2.1. Data preprocessing.

We obtained the genomics data and associated metadata for this study from the Global Initiative on Sharing All Influenza Data (GISAID) database [56] that hosts genetic datasets for SARS-CoV-2, which have been self-reported from multiple sources. The sequences identified by GISAID as low-quality have been removed from consideration. The reference genome was identified and taken from the literature [64]. It coincides with the most prevalent sequence from GISAID sampled from Wuhan and a number of other locations. The remaining sequences were aligned to the consensus using MUSCLE [20] and trimmed to the same length, yielding n=319 aligned sequences of length 29772 base pairs (bp). In order to be as conservative as possible in the mutation calling, gaps and non-identifiable positions have been assumed to have major alleles. Next, genomic positions without variation have been removed, leaving m = 274 single nucleotide variants (SNVs) for further analysis. Finally, the alignment was represented by the n × m (0, 1)-mutation matrix M with rows corresponding to sequences and columns corresponding to SNVs, where Mi,j = 1 whenever the i-th genome has a minor allele at the position j with respect to the reference.

2.2. Dimensionality reduction and clustering.

Viral sequences were embedded into the 2-dimensional space using T-distributed Stochastic Neighbor Embedding (t-SNE) [43] based on pairwise hamming distances between aligned sequences. The embedding points were clustered by k-means clustering, and the optimal number of clusters was estimated using the gap statistics [58].

2.3. Mutation tree reconstruction.

In a mutation tree,

  • internal nodes correspond to mutations (columns of the mutation matrix), with the root representing the zero mutation (the absence of mutations);

  • leafs represent sampled genomes (rows of the mutation matrix)

  • mutational profile of each sequence consists of mutations on the path from the corresponding leaf to the root.

Note that this tree does not have to be binary. In the perfect phylogeny model, which is the most widely used character-based phylogenetic model [25], each mutation can be represented by a single internal node implying that each mutation occurs only once. The perfect phylogeny model can only explain the data without 4-gamete rule violation, i.e. whenever for each pair of columns in the mutation matrix M, there are no 4 sequences that have all possible combinations of alleles (0, 0), (0, 1), (1, 0), (1, 1) at that positions. The sequencing data accumulated for SARS-CoV-2 includes several 4-gamete rule violations, thus implying repeated mutations in the same genomic positions.

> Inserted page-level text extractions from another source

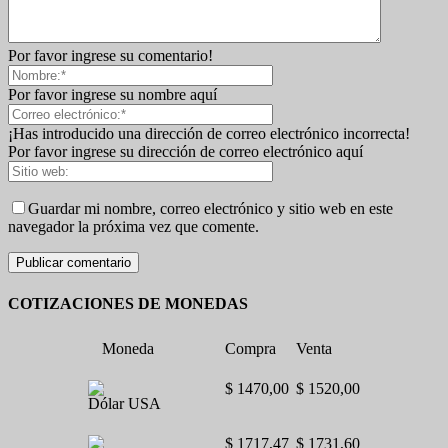
Por favor ingrese su comentario!
Por favor ingrese su nombre aquí
¡Has introducido una dirección de correo electrónico incorrecta!
Por favor ingrese su dirección de correo electrónico aquí
Guardar mi nombre, correo electrónico y sitio web en este
navegador la próxima vez que comente.
COTIZACIONES DE MONEDAS
Moneda
Compra
Venta
$ 1470,00
$ 1520,00
Dólar USA
$ 1717,47
$ 1731,60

Therefore, instead of using the perfect phylogeny model, we fit the data to Camin-Sokal phylogenetic model, according to which repeated mutations are allowed, mutation losses are not allowed and each mutation could be acquired at most twice [7].

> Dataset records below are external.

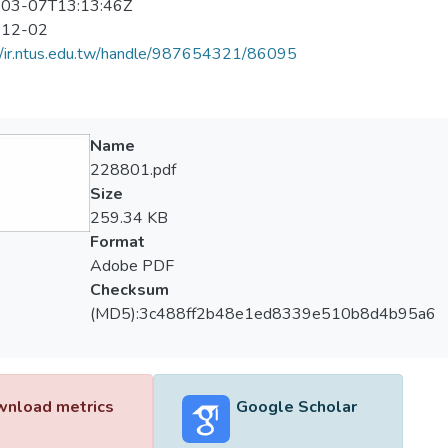
03-07T13:13:46Z
-12-02
//ir.ntus.edu.tw/handle/987654321/86095
Name
228801.pdf
Size
259.34 KB
Format
Adobe PDF
Checksum
(MD5):3c488ff2b48e1ed8339e510b8d4b95a6
nload metrics
Google Scholar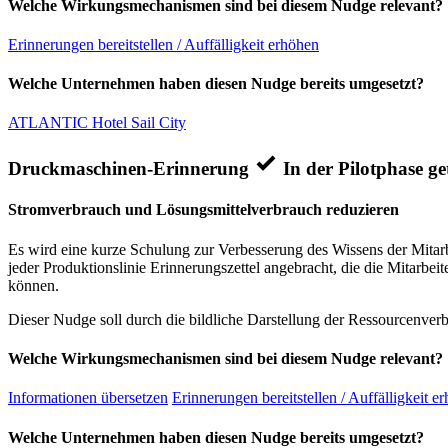
Welche Wirkungsmechanismen sind bei diesem Nudge relevant?
Erinnerungen bereitstellen / Auffälligkeit erhöhen
Welche Unternehmen haben diesen Nudge bereits umgesetzt?
ATLANTIC Hotel Sail City
Druckmaschinen-Erinnerung
In der Pilotphase get
Stromverbrauch und Lösungsmittelverbrauch reduzieren
Es wird eine kurze Schulung zur Verbesserung des Wissens der Mitar
jeder Produktionslinie Erinnerungszettel angebracht, die die Mitarbe
können.
Dieser Nudge soll durch die bildliche Darstellung der Ressourcenver
Welche Wirkungsmechanismen sind bei diesem Nudge relevant?
Informationen übersetzen
Erinnerungen bereitstellen / Auffälligkeit e
Welche Unternehmen haben diesen Nudge bereits umgesetzt?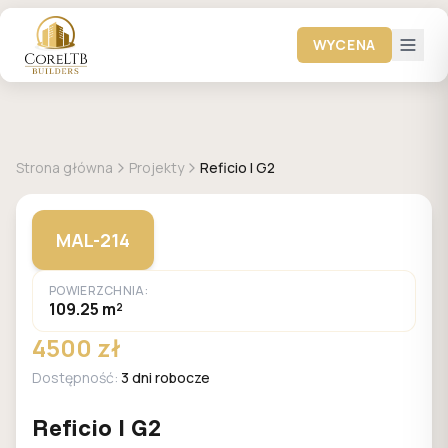
WYCENA
+
1
zdjęć
MALACHIT
Strona główna
Projekty
Reficio I G2
MAL-214
POWIERZCHNIA:
109.25 m²
4500 zł
Dostępność:
3 dni robocze
Reficio I G2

We first identify potential repeated mutations and then construct plausible mutations trees taking into account for the possibility of false SNV calls resulting from the sequencing noise as follows:

  1. Identify potential repeated mutations. This is achieved in a most parsimonious way using a graph G4g, whose vertices are SNVs, and two vertices are adjacent whenever the corresponding pair of SNVs violates 4-gamete rule. If we remove the SNVs corresponding to vertices of G4g, then the remaining mutation matrix M can be explained without any repeated mutations. Therefore, we are looking for the the minimum vertex cover of G4g, i.e. the minimum number of vertices in G4g whose removal destroys all edges in G4g. The set of genomic positions corresponding to vertices in the minimum vertex cover of G4g forms the most parsimonious set of mutations that should be repeated. We find all minimal vertex covers using Bron-Kerbosch algorithm [6] for maximum independent sets generation; this approach uses the fact that complements of maximum independent sets are exactly minimum vertex covers. Since the number of 4-gamete rule violations for SARS-CoV-2 data is relatively small, this method is fast and allows to significantly simplify the phylogeny reconstruction.

  2. Construct mutation trees. For each minimum set R = {m1, …, mk} of potential repeated mutations found in the previous step, we construct a character-based Camin-Sokal phylogeny which minimizes the number of mismatches with the original mutation matrix M as follows. We generate an extended set of mutations P = {1, …, m, m + 1, …, m + k}, where each original mutation j ∈ {1, …, m}\ R is represented by a single copy and each mutation jR is represented by a pair of copies C(j). The sought-for Camin-Sokal phylogeny T would be a perfect phylogeny with respect to the extended set of mutations P. To construct this phylogeny and the corresponding extended mutation matrix X, we utilize an integer linear programming (ILP) approach of Dan Gusfield [26]. The following binary variables are used:
    1. Xi,j = 1 whenever the genomic variant i has a mutation j from the extended set P, i = 1, …, n; j = 1, …, m + k.
    2. Dj,l,a,b = 1 whenever there is a sequence that have an allele combination (a, b) at the positions j and l, j = 1, …, m + k; l = j + 1, …, m + k; (a, b) ∈ {(0, 0), (0, 1), (1, 0), (1, 1)}. Then we seek to minimize the total number of mismatches between the observed mutation matrix M and the mutation profiles defined by the tree T by minimizing the objective function
      (i,j):Mi,j=0pC(j)Xi,p+(i,j):Mi,j=1pC(j)(1Xi,p) (1)
      subject to constraints
      Dj,l,1,1Xi,jXi,l1, (2)
      Dj,l,1,0Xi,j+Xi,l0, (3)
      Dj,l,0,1+Xi,jXi,l0, (4)
      Dj,l,0,0+Xi,j+Xi,l1, (5)
      Dj,l,0,0+Dj,l,0,1+Dj,l,1,0+Dj,l,1,13 (6)
      pC(j)Xi,p1 (7)
      i=1,,n;j=1:m+k;l=j+1,,m+k (8)

The first 4 sets of constraints enforces the relations between the variables Xi,j and Di,j,a,b specified by (a) and (b), the fifth set of constraints guarantees that T is the perfect phylogeny with respect to the extended set of mutations P, and the last set of constraints ensures that two gains of the same mutation appear only in parallel lineages. The instances of the ILP problem were solved to optimality using Gurobi 8.1. (Gurobi Optimization, LLC [47]). The trees were constructed for all potential sets of repeated mutations, and the tree with the best objective function was selected.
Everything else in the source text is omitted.